I really do not know. I do know that the previous owners had taken a backhoe and scraped out some old tree roots and such near the shore. When they did it they left the bottom very uneven and kind of dangerous to walk on right now. I would like to get the muck out so I can "level" out the bottom and make it a little safer for my kids to walk in. Right now there are some spots where you step and drop down 2 feet without seeing the dropoff.


----------



## Rasputin

You might try using a power washer under the surface to accomplish what you need for now.


----------



## ibthetrout

I have a friend that has some kind of contraption that swirls around pumping water straight down and kind of washes the muck out of the immediate area. Kind of like the power washer idea above only he just has to drop it in the water and turn it on.


----------



## CaseBones

Russ and his team are top notch. They looked at my place. My pond was too small for consideration (they would have sucked it dry). But this type of consultation might be worth your time.
http://www.sedimentremovalsolutions.com/contact.html


----------



## Dr Z

I successfully used a Honda diaphragm pump (https://powerequipment.honda.com/pumps/diaphragm-pumps) with about 500' of 3" fire hose to clean up a local area at my shoreline, and am now using a "muck blaster" (https://www.scottaerator.com/dock-mounted-aquasweep) to keep it clear. I had to remove a ton of lily pad roots as I worked, but my dock area went from 2' deep with tons of muck to about 8' deep and a hard bottom. I was fortunate enough to have property where I could put the muck while it dried out. If you don't, dewatering bags are available on amazon (https://www.amazon.com/UltraTech-97...527071518&sr=8-1&keywords=dewatering+bag&th=1), which is what Sediment Removal Solutions (post above) uses.

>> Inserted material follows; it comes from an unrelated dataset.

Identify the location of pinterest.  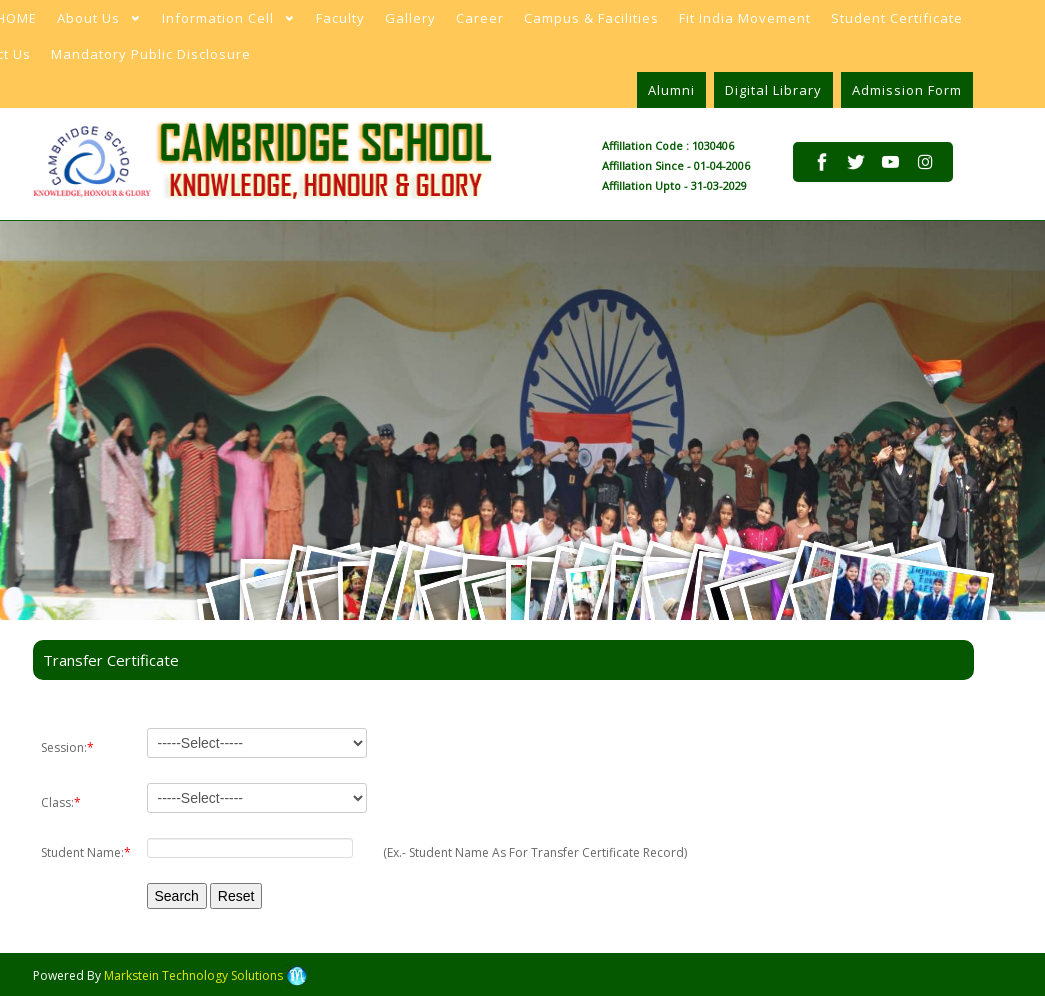 (890, 179). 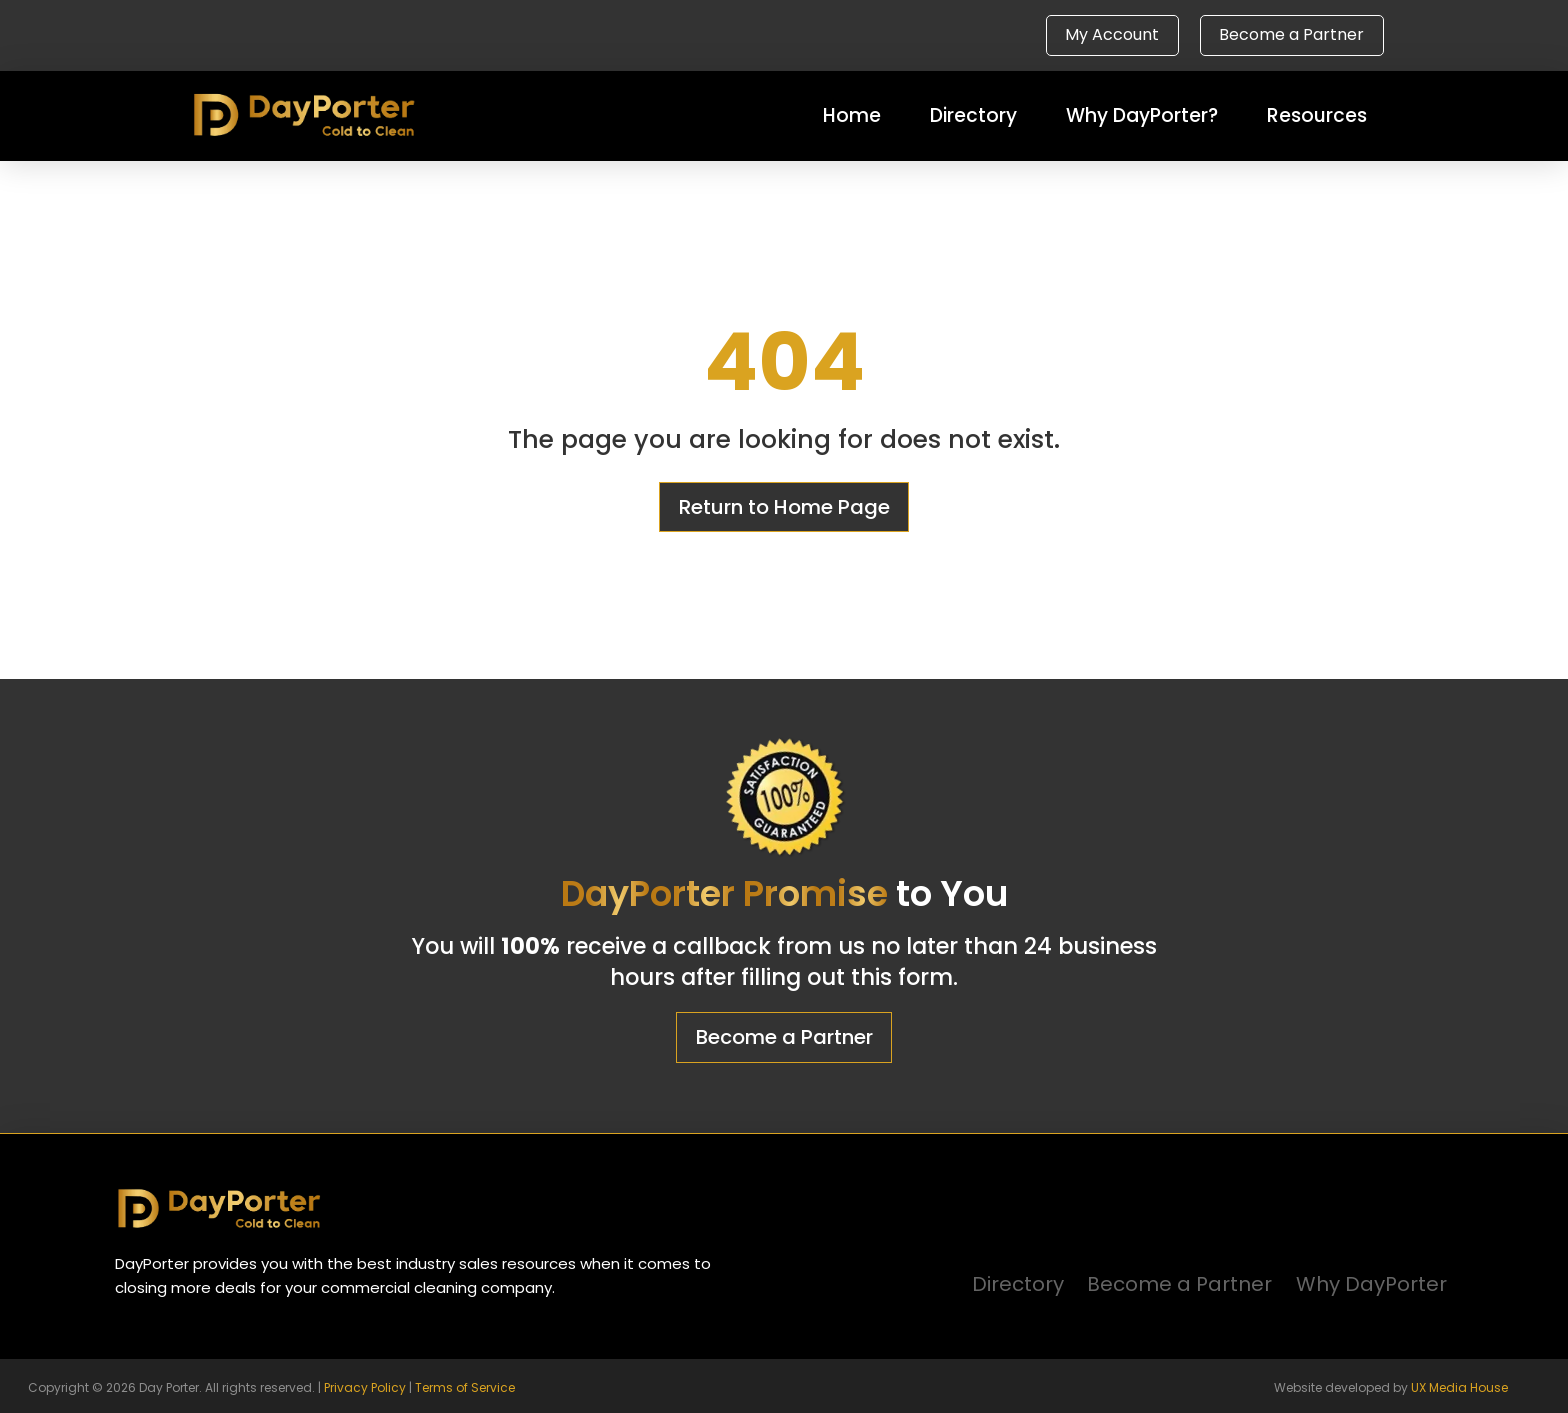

I don't recommend solutions that simply blast the muck away from your shoreline into the lake (e.g. pressure washers or the muck blaster mentioned earlier in my post) without removing the muck first. I've seen it done by others. It may make your shoreline slightly better, but it makes a mess for everyone else.


----------



## DecoySlayer

Be VERY careful when moving muck or working on lake bottoms, DEQ has a TON of regulations that must be followed. Some of them are good regs, others don't make much sense.


----------



## onenationhere

I struggle with muck every year, been fighting it since 2012 when we bought our cottage. Ours sat vacant and unkept for 6 years and the beach front was a gross mess. I've been blowing it out with my outboard but it's just a short term solution and I'm hesitant to continue because it's not good for the motor. And, if you have close neighbors you just end up blowing the debris into their beach, don't do that. That isn't an issue with us in that we have a large area so it doesn't blow onto theirs. 
I have seen pretty good results with a combination of raking and my outboard. You can see in the first photo that there is a nice sandy beach under all that gross crap. I continue to work at it pretty hard though every summer. Getting rid of vegetation like trees and bushes that will drop leaves into your beach area will help also, don't let the weeds die and rot on the bottom, get rid of any trees that overhang into your swim area. Last March I got rid of this big oak that hung over the beach. It looked cool and I was bummed to see it go but it caused a lot of problems and it adds to my muck problem every year. 
Im am buying a trash pump this summer and I'm going to hit it with that. I hope removing the tree and sucking it out with the pump I see positive results. If that doesn't work I'm hiring a pond company to come and take care of it.
















Sent from my XT1585 using Michigan Sportsman mobile app


----------



## Aaron R

Check out Rigero if you're having a muck problem. Im experienced with the company and the work they do to get rid of muck without the use of chemicals is quite amazing. I can say for certain that you would be happy with the results. If you are interested and want to learn more you can also contact me.


----------



## zuren

Posting to subscribe. I live on a 1.75 acre private pond that I share with 2 neighbors (I technically own 2/3 of the pond) that is pretty nasty and have been actively researching solutions for the muck, algae, and weeds. We are caught in the bad cycle of applying chemicals to kill the algae, which sinks and becomes muck, which fuels the next bloom of algae. I may give Rigero a call. 

A neighbor up the road tried a setup with a trash pump and a gold dredge nosel to suck the muck off the bottom. It worked to clean up around his dock, but was too labor intensive and removed too much water to be a solution for a larger area.


----------